Don Daniele nel ricordare l’evento ha riportato alla memoria la vicenda di una bambina rimasta sotto le macerie per 7 giorni, vicino al corpo senza vita della madre a cui si rivolgeva dicendo: «Mo non te svigli mai». La piccola invitava la madre a svegliarsi credendola addormentata.

La sofferenza per la perdita dei cari si è affiancata ai sacrifici per la sopravvivenza nei periodi subito dopo il sisma. Si andava avanti con il lume a petrolio e con la luce del fuoco, si andava a dormire nelle stalle rimaste in piedi riscaldate dal calore degli animali. La gente toglieva le tavole dei piani delle stalle per realizzare delle capanne e proteggersi dal freddo gelido di gennaio.

La solidarietà, l’aiuto reciproco erano il sostegno di quei giorni; si scambiava di tutto, dal fuoco al bestiame, dagli oggetti da cucina ai vestiti. La desolazione di quegli anni indusse molte famiglie ad andare via dal territorio dando vita intorno agli anni 20 al fenomeno dell’emigrazione verso stati come l’Argentina e il Brasile.

Si sono formate comunità di Corvaresi che hanno lasciato fisicamente il loro paese senza mai cancellare il ricordo e l’affetto per i luoghi nativi. Un affetto che, come ha ricordato don Daniele, si è manifestato palesemente quando nel 1982, andato a trovarli, venne accolto con urla di gioia all’aeroporto della città di Rosario.

Al termine della cerimonia si è usciti fuori dalla chiesa per dare il via alla benedizione inaugurale del “Ceppo” di pietra su cui sono stati trascritti i nominativi delle 75 vittime del sisma. Don Francesco Salvi, alla presenza del sindaco di Borgorose, ha dato il via alla cerimonia.
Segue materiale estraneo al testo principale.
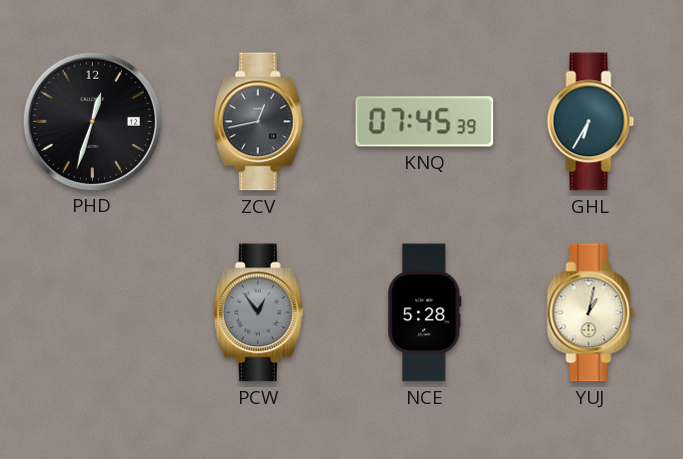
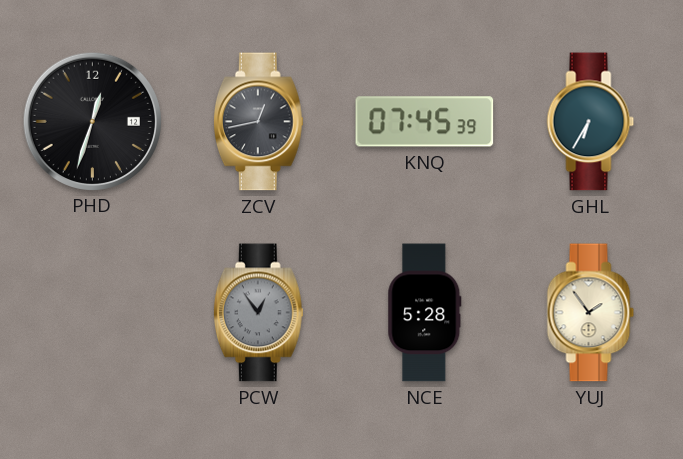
YUJ: 1:02 -> 1:54
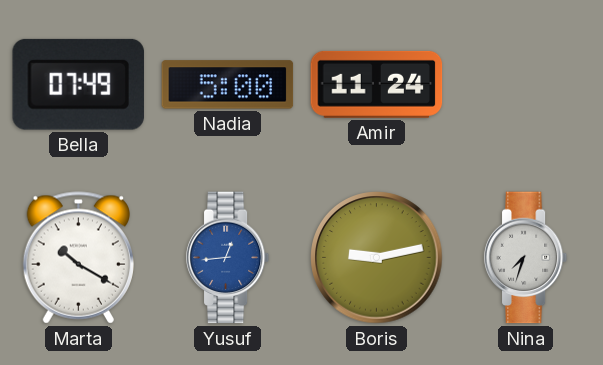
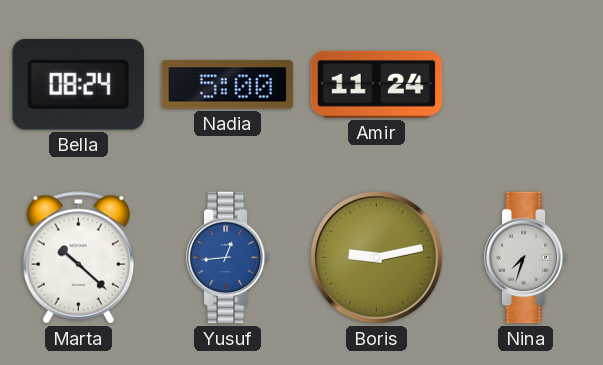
Bella: 07:49 -> 08:24
Marta: 10:20 -> 10:22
Con il sottofondo dei canti del coro alpini “Malga” e lo sventolio delle bandiere sono stati letti i nominativi delle vittime e per ognuna di loro è stato depositato un fiore bianco ai piedi del memoriale dai bambini presenti nella piazza.

Una celebrazione commovente che ha fatto riflettere sui drammi che spesso l’umanità si trova ad affrontare. Tragedie che purtroppo continuano a ripetersi vista la sismicità del centro Italia. Rispetto al passato la viabilità, le tecnologie, la celerità e l’organizzazione degli interventi hanno mitigato le sofferenze legate alla perdita di beni materiali.

Per far fronte ad eventi drammatici come un sisma ed evitare, ove possibile, vittime, il cammino è ancora lungo. Occorre investire molto nella prevenzione, stanziare risorse per favorire la messa in sicurezza delle abitazioni e far rispettare le norme di costruzione con i criteri che necessitano nelle zone ad alto rischio sismico.